For those who have not seen the movie Moana, you should at least listen to the sound track. My cousin Wil and I listened to it nonstop this summer while driving through the Grand Tetons National Park. At Gay Days Anaheim, Wil and I wasted no time in posing for a photo with a Moana-impersonator and her Polynesian backup dancers. It was a geek-out moment, but if you ask me if I know all the words to the Moana songs, I will vehemently deny it.
Moana would be a great potential client. If the daughter of the village chief and voyager, Moana, walked into my office, this is what I would do. First, I would applaud her for taking the initiative to even think about writing a will or trust despite not having children or the deed to a home just yet. Most clients choose to put an estate plan together because they have become parents or just bought their first home. These are perfectly legitimate reasons to prepare a will or trust of course but really, anyone over eighteen ought to put a basic plan together. I would also praise Moana for her intuitive thinking about the intellectual property rights to her beautiful songs and directing royalties from her film and music work to her island’s most vulnerable population. In my imagination, Moana is a well-informed philanthropist.

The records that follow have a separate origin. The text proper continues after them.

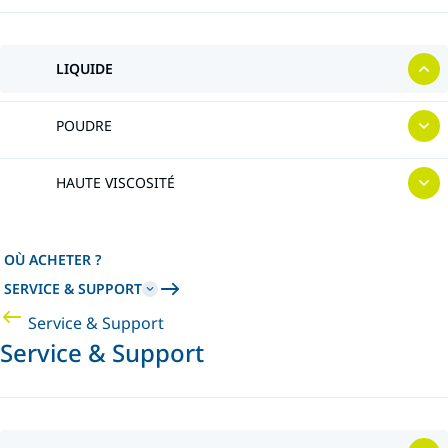
LIQUIDE
POUDRE
HAUTE VISCOSITÉ
OÙ ACHETER ?
SERVICE & SUPPORT
Service & Support
Service & Support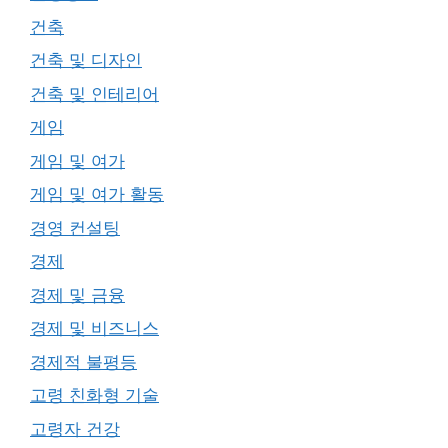
건축
건축 및 디자인
건축 및 인테리어
게임
게임 및 여가
게임 및 여가 활동
경영 컨설팅
경제
경제 및 금융
경제 및 비즈니스
경제적 불평등
고령 친화형 기술
고령자 건강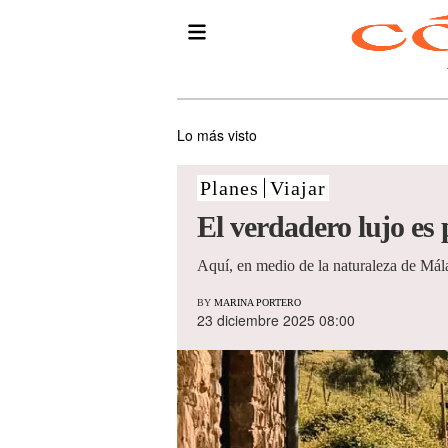
Lo más visto
Planes
Viajar
El verdadero lujo es 
Aquí, en medio de la naturaleza de Mála
BY
MARINA PORTERO
23 diciembre 2025 08:00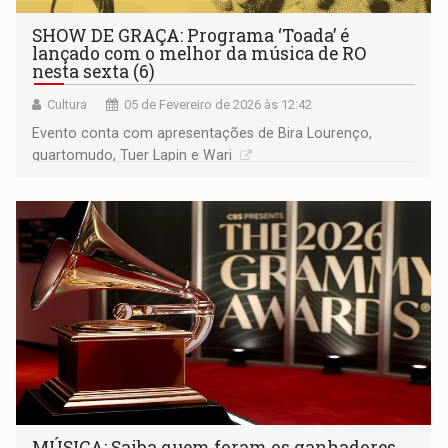
SHOW DE GRAÇA: Programa ‘Toada’ é
lançado com o melhor da música de RO
nesta sexta (6)
Cultura
05 de Fevereiro de 2026 às 12:42
Evento conta com apresentações de Bira Lourenço,
quartomudo, Tuer Lapin e Wari
MÚSICA: Saiba quem foram os ganhadores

Second, I would ask Moana who was most important to her and how she would want to honor them. Moana’s parents seem to have a comfortable life as the sovereigns of their village. So I imagine that Moana would leave a legacy to charity with some provisions for her pets, Hei Hei the rooster and Pua the pig. Moana and I would discuss the merits of providing for her feathered and curly tailed friends in a simple precatory letter. In this document, Moana’s executor would be given information such as which veterinary clinic Moana used, and what food she fed to them. We would discuss the potential need for a full-blown trust for her animals. If Moana decided a pet trust was warranted, we would appoint a caretaker for the animals as well as a fiduciary person who would provide funds for the proper care and scrutiny on the capabilities of the caretaker. This more robust, more expensive document could also mandate that the caretaker take courses in how best to look after livestock animals and how to hire an avian-acupuncturist or swine-masseuse.

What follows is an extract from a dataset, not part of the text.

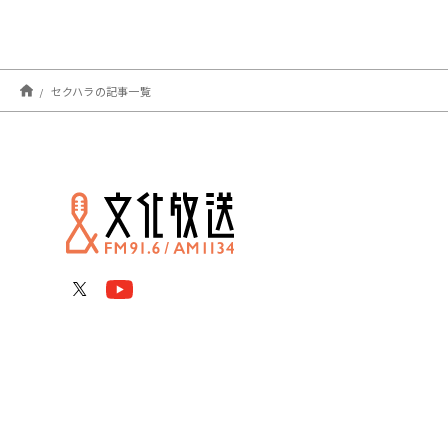
セクハラの記事一覧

Last, Moana and I would make a list of her special belongings. Perhaps Moana would notate the oar that Maui engraved with his autograph, or her grandmother’s necklace where she kept the glowing heart of Te Fiti on her voyage. This memorandum of personal possessions is an important part of any estate plan as special belongings can be the cause of the greatest family strife after an unexpected death. If Moana had siblings, they could get into a major fight about who would get each priceless item.

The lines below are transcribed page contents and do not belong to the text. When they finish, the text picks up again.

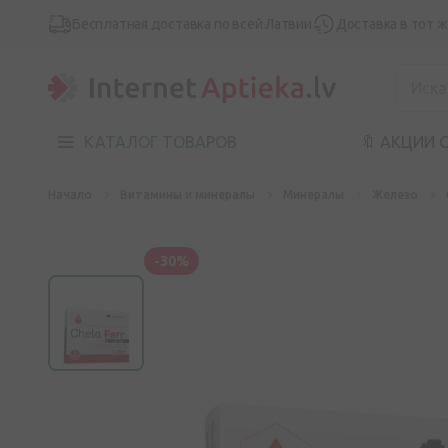
Бесплатная доставка по всей Латвии
Доставка в тот 
КАТАЛОГ ТОВАРОВ
🔖 АКЦИИ 
Начало
Витамины и минералы
Минералы
Железо
-30%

In the end, I would show Moana drafts of her plans then finalize her documents. Moana would sign and notarize her paperwork, and I would ship it to her island paradise home. In the envelope, Moana would probably receive a will, a personal property memorandum, a health care directive, power of attorney, and documentation about the future care of her pets. Most important within the contents, would be her trust that could direct royalties from her enchanting songs to the charities of her choice. What an amazing, inspiring, client Moana would be.